Date & reference Extracts (not necessarily contiguous)

1994-01-19
The Daily Express

(From NACSA BOTD)

The controversial Child Support Agency came under fresh fire last night after another family tragedy. Mother-of-two [X] was stabbed to death and her estranged husband [Y] tried to kill himself. Detectives questioning him at his hospital bedside yesterday wanted to know if the drama was linked in any way with a massive maintenance demand he had received from the CSA 24 hours earlier.

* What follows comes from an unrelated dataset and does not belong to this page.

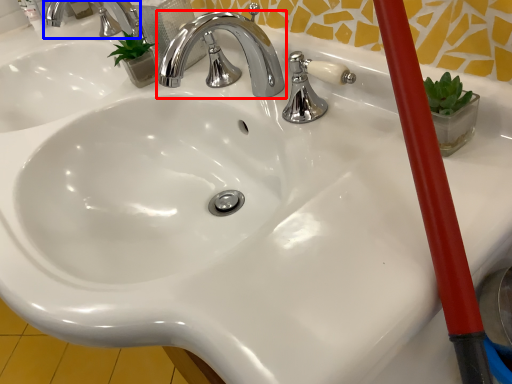 Question: Which of the following is the farthest to the observer, tap (highlighted by a red box) or tap (highlighted by a blue box)?

Choices:
 (A) tap
 (B) tap

Answer: (B)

Ken Mayo, of the National campaign for Fair Maintenance, said: "The Government must act, Ministers are presiding over a growing catalogue of tragedy. The CSA should be renamed the Child Orphaning Agency. Thousands of people in second marriages are being driven to the edge by it." Mr [Y], married for 20 years, left his wife after an affair five months ago. His mother said: "They were getting divorced." His close friend [Z] added: "He would go to the end of the earth for his children. There was never any question of him abandoning them so I don’t understand why the CSA was chasing him."

1994-03-25
The Daily Express

(From NACSA BOTD)

So far five fathers have committed suicide because they could not afford to pay huge demands, say protesters. The latest victim was 35-year-old [A] who was found hanged in his council house in Rutherglen, Glasgow, on Saturday.

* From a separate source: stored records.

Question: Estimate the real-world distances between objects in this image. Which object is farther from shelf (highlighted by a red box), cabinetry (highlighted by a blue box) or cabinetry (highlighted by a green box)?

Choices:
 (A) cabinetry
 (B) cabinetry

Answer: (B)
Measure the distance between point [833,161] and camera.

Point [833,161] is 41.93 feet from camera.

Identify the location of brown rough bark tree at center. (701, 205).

He had been told to hand over all but £12 of his £39.90 unemployment and sickness benefit to support his two young children. Mr [A]’s brother, [B], 39, said: "It is all because he was hounded by the CSA."

1994-03-25
The Daily Express

(From NACSA BOTD)

[C], a 38-year-old technician, gassed himself in his car in Sunderland when he was unable to afford new agency demands. His father [D] branded the CSA ‘a disgrace’.

1994-03-25
The Daily Express

(From NACSA BOTD)

A 37-year-old civilian working with Humberside police was found dead in his car shortly after the CSA contacted him. A hose pipe was attached to the exhaust. His mother, Mrs [E], 56, said: "He had been having terrible trouble with the CSA. He told me they were trying to take very penny."

1994-04-29
Today

(From NACSA BOTD)

A young father hanged himself after the Child Support Agency said his maintenance payments were to be trebled, an inquest heard yesterday. A CSA letter found at the flat of [X] said his £10 a week voluntary payment was going up to £27.75 – and there were arrears of £578.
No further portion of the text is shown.